■ **WHAT NEEDS TO BE DONE**
Write the records out again exactly as they read, dropping any picture they hold.

■ **PROVIDED INFORMATION**

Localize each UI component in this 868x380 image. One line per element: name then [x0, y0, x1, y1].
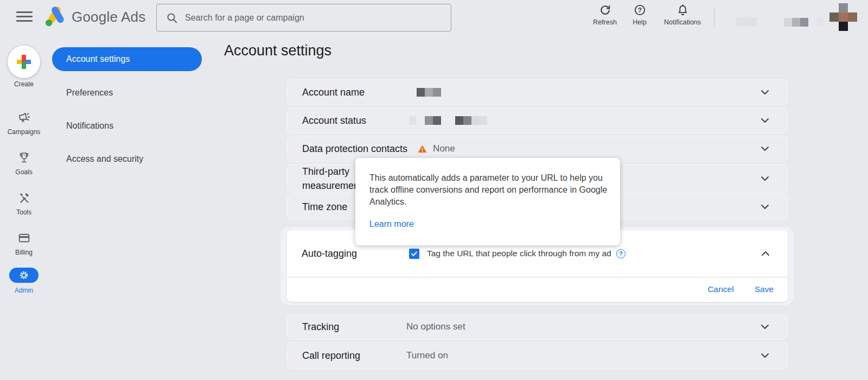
google-ads-logo-icon — [43, 5, 68, 28]
menu-icon[interactable] — [16, 11, 33, 23]
notifications-button[interactable]: Notifications — [658, 3, 707, 26]
brand-title: Google Ads — [72, 9, 145, 26]
chevron-down-icon[interactable] — [759, 115, 771, 126]
redacted-account-status-value — [409, 116, 487, 125]
row-label: Account name — [302, 87, 406, 98]
row-label: Tracking — [302, 321, 406, 333]
auto-tagging-checkbox-label: Tag the URL that people click through fr… — [427, 249, 611, 258]
google-ads-app: Google Ads Refresh ? Help Notifications — [0, 0, 868, 380]
admin-selected-pill[interactable] — [9, 268, 39, 283]
check-icon — [410, 250, 418, 258]
credit-card-icon — [17, 231, 31, 245]
avatar[interactable] — [829, 3, 857, 31]
plus-icon — [16, 54, 32, 70]
row-value: None — [433, 143, 455, 154]
save-button[interactable]: Save — [755, 284, 774, 294]
refresh-label: Refresh — [593, 18, 617, 26]
chevron-up-icon[interactable] — [760, 248, 771, 259]
row-account-name[interactable]: Account name — [287, 79, 788, 105]
sidebar-item-label: Billing — [15, 249, 33, 256]
search-box[interactable] — [156, 4, 451, 31]
tooltip-text: This automatically adds a parameter to y… — [369, 172, 608, 208]
sidebar-item-admin[interactable]: Admin — [0, 268, 48, 294]
topbar-divider — [714, 8, 714, 26]
auto-tagging-tooltip: This automatically adds a parameter to y… — [355, 158, 620, 245]
help-icon: ? — [633, 3, 647, 17]
sidebar-item-label: Goals — [15, 168, 32, 176]
warning-icon — [417, 144, 427, 154]
chevron-down-icon[interactable] — [759, 173, 771, 185]
svg-text:?: ? — [637, 7, 641, 14]
sidebar-item-label: Tools — [16, 208, 31, 216]
help-circle-icon[interactable]: ? — [616, 249, 626, 258]
row-account-status[interactable]: Account status — [287, 107, 788, 134]
sidebar-item-billing[interactable]: Billing — [0, 231, 48, 256]
subnav-item-label: Account settings — [66, 54, 130, 64]
chevron-down-icon[interactable] — [759, 143, 771, 155]
row-tracking[interactable]: Tracking No options set — [287, 314, 788, 340]
row-label: Call reporting — [302, 350, 406, 362]
refresh-icon — [598, 3, 612, 17]
redacted-account-label — [736, 17, 757, 26]
help-label: Help — [633, 18, 647, 26]
gear-icon — [18, 270, 29, 281]
subnav-item-account-settings[interactable]: Account settings — [52, 47, 202, 71]
help-button[interactable]: ? Help — [615, 3, 664, 26]
create-label: Create — [0, 80, 48, 88]
top-bar: Google Ads Refresh ? Help Notifications — [0, 0, 868, 36]
trophy-icon — [17, 151, 31, 164]
megaphone-icon — [17, 111, 31, 124]
learn-more-link[interactable]: Learn more — [369, 219, 414, 229]
sidebar-item-tools[interactable]: Tools — [0, 191, 48, 216]
subnav-item-preferences[interactable]: Preferences — [66, 88, 113, 98]
tools-icon — [17, 191, 31, 205]
cancel-button[interactable]: Cancel — [707, 284, 733, 294]
row-label: Auto-tagging — [302, 248, 406, 259]
row-call-reporting[interactable]: Call reporting Turned on — [287, 342, 788, 369]
sidebar-item-label: Admin — [15, 287, 33, 294]
row-label: Data protection contacts — [302, 143, 407, 155]
page-title: Account settings — [224, 42, 331, 59]
sidebar-item-campaigns[interactable]: Campaigns — [0, 111, 48, 136]
bell-icon — [676, 3, 690, 17]
chevron-down-icon[interactable] — [759, 86, 771, 98]
row-value: Turned on — [406, 350, 448, 361]
auto-tagging-checkbox[interactable] — [409, 249, 419, 259]
row-value: No options set — [406, 321, 465, 332]
chevron-down-icon[interactable] — [759, 321, 771, 333]
search-input[interactable] — [185, 13, 435, 23]
search-icon — [165, 11, 178, 24]
sidebar-item-label: Campaigns — [8, 128, 41, 136]
chevron-down-icon[interactable] — [759, 350, 771, 362]
subnav-item-access-and-security[interactable]: Access and security — [66, 154, 143, 164]
row-label: Account status — [302, 115, 406, 126]
chevron-down-icon[interactable] — [759, 201, 771, 213]
left-nav-rail: Create Campaigns Goals — [0, 36, 48, 380]
redacted-block — [816, 18, 824, 27]
redacted-account-id — [784, 18, 808, 27]
sidebar-item-goals[interactable]: Goals — [0, 151, 48, 176]
subnav-item-notifications[interactable]: Notifications — [66, 121, 113, 131]
create-button[interactable] — [8, 46, 40, 78]
redacted-account-name-value — [417, 88, 441, 97]
notifications-label: Notifications — [664, 18, 701, 26]
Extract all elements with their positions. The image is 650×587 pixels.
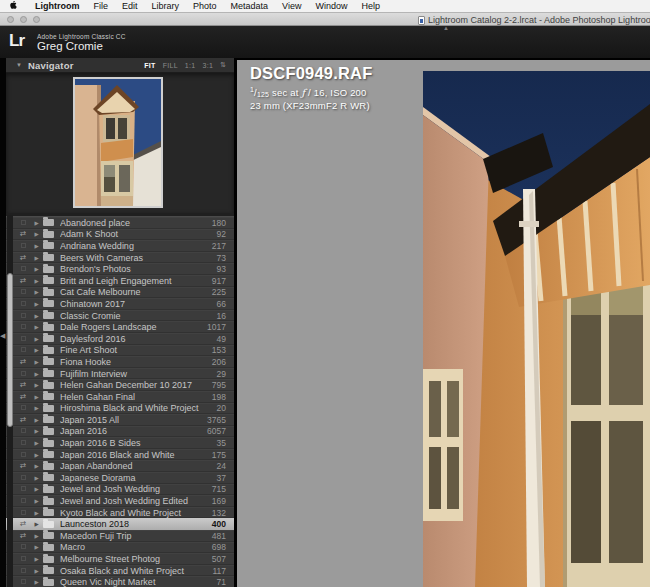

■ **WRITTEN RESPONSE**
Localize each UI component in this 868x380 image. One line per element: name then [x0, y0, x1, y1].
google-ads-logo-icon — [43, 5, 68, 28]
menu-icon[interactable] — [16, 11, 33, 23]
notifications-button[interactable]: Notifications — [658, 3, 707, 26]
brand-title: Google Ads — [72, 9, 145, 26]
chevron-down-icon[interactable] — [759, 115, 771, 126]
redacted-account-status-value — [409, 116, 487, 125]
row-label: Account name — [302, 87, 406, 98]
row-label: Tracking — [302, 321, 406, 333]
auto-tagging-checkbox-label: Tag the URL that people click through fr… — [427, 249, 611, 258]
google-ads-app: Google Ads Refresh ? Help Notifications — [0, 0, 868, 380]
admin-selected-pill[interactable] — [9, 268, 39, 283]
check-icon — [410, 250, 418, 258]
credit-card-icon — [17, 231, 31, 245]
avatar[interactable] — [829, 3, 857, 31]
plus-icon — [16, 54, 32, 70]
row-value: None — [433, 143, 455, 154]
save-button[interactable]: Save — [755, 284, 774, 294]
refresh-label: Refresh — [593, 18, 617, 26]
chevron-up-icon[interactable] — [760, 248, 771, 259]
row-account-name[interactable]: Account name — [287, 79, 788, 105]
sidebar-item-label: Billing — [15, 249, 33, 256]
search-box[interactable] — [156, 4, 451, 31]
tooltip-text: This automatically adds a parameter to y… — [369, 172, 608, 208]
sidebar-item-admin[interactable]: Admin — [0, 268, 48, 294]
topbar-divider — [714, 8, 714, 26]
auto-tagging-tooltip: This automatically adds a parameter to y… — [355, 158, 620, 245]
help-icon: ? — [633, 3, 647, 17]
sidebar-item-label: Goals — [15, 168, 32, 176]
warning-icon — [417, 144, 427, 154]
chevron-down-icon[interactable] — [759, 173, 771, 185]
svg-text:?: ? — [637, 7, 641, 14]
sidebar-item-label: Tools — [16, 208, 31, 216]
help-circle-icon[interactable]: ? — [616, 249, 626, 258]
row-account-status[interactable]: Account status — [287, 107, 788, 134]
sidebar-item-billing[interactable]: Billing — [0, 231, 48, 256]
subnav-item-label: Account settings — [66, 54, 130, 64]
chevron-down-icon[interactable] — [759, 143, 771, 155]
row-tracking[interactable]: Tracking No options set — [287, 314, 788, 340]
row-label: Call reporting — [302, 350, 406, 362]
refresh-icon — [598, 3, 612, 17]
redacted-account-label — [736, 17, 757, 26]
help-label: Help — [633, 18, 647, 26]
gear-icon — [18, 270, 29, 281]
subnav-item-account-settings[interactable]: Account settings — [52, 47, 202, 71]
help-button[interactable]: ? Help — [615, 3, 664, 26]
create-label: Create — [0, 80, 48, 88]
top-bar: Google Ads Refresh ? Help Notifications — [0, 0, 868, 36]
trophy-icon — [17, 151, 31, 164]
megaphone-icon — [17, 111, 31, 124]
learn-more-link[interactable]: Learn more — [369, 219, 414, 229]
sidebar-item-tools[interactable]: Tools — [0, 191, 48, 216]
subnav-item-preferences[interactable]: Preferences — [66, 88, 113, 98]
tools-icon — [17, 191, 31, 205]
cancel-button[interactable]: Cancel — [707, 284, 733, 294]
row-label: Auto-tagging — [302, 248, 406, 259]
row-call-reporting[interactable]: Call reporting Turned on — [287, 342, 788, 369]
sidebar-item-label: Admin — [15, 287, 33, 294]
row-label: Data protection contacts — [302, 143, 407, 155]
page-title: Account settings — [224, 42, 331, 59]
sidebar-item-campaigns[interactable]: Campaigns — [0, 111, 48, 136]
bell-icon — [676, 3, 690, 17]
chevron-down-icon[interactable] — [759, 86, 771, 98]
row-value: Turned on — [406, 350, 448, 361]
auto-tagging-checkbox[interactable] — [409, 249, 419, 259]
row-value: No options set — [406, 321, 465, 332]
chevron-down-icon[interactable] — [759, 321, 771, 333]
search-input[interactable] — [185, 13, 435, 23]
search-icon — [165, 11, 178, 24]
sidebar-item-label: Campaigns — [8, 128, 41, 136]
chevron-down-icon[interactable] — [759, 350, 771, 362]
subnav-item-access-and-security[interactable]: Access and security — [66, 154, 143, 164]
row-label: Account status — [302, 115, 406, 126]
chevron-down-icon[interactable] — [759, 201, 771, 213]
left-nav-rail: Create Campaigns Goals — [0, 36, 48, 380]
redacted-block — [816, 18, 824, 27]
redacted-account-id — [784, 18, 808, 27]
sidebar-item-goals[interactable]: Goals — [0, 151, 48, 176]
subnav-item-notifications[interactable]: Notifications — [66, 121, 113, 131]
create-button[interactable] — [8, 46, 40, 78]
redacted-account-name-value — [417, 88, 441, 97]
notifications-label: Notifications — [664, 18, 701, 26]
Extract all elements with their positions. The image is 650×587 pixels.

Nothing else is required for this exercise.